Problem requirements
Set down all of the data that follows word for word, without the images.

(Dataset entries)
□ □ □
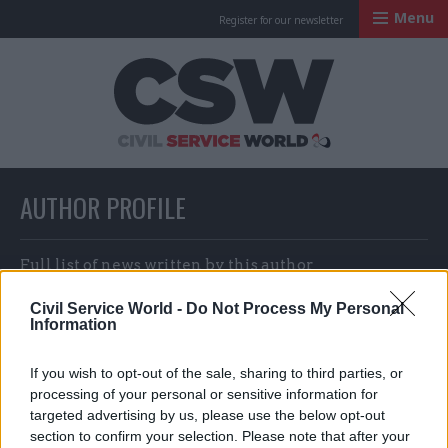
Menu
Register for our newsletter
Civil Service Worl
AUTHOR PROFILE
Full list of news written by this author
Civil Service World -
Do Not Process My Personal
Information
Sofia Villegas
If you wish to opt-out of the sale, sharing to third parties, or
processing of your personal or sensitive information for
targeted advertising by us, please use the below opt-out
section to confirm your selection. Please note that after your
□ □ □
Result of the task
Menu
Register for our newsletter
Civil Service Worl
AUTHOR PROFILE
Full list of news written by this author
Civil Service World -
Do Not Process My Personal
Information
Sofia Villegas
If you wish to opt-out of the sale, sharing to third parties, or
processing of your personal or sensitive information for
targeted advertising by us, please use the below opt-out
section to confirm your selection. Please note that after your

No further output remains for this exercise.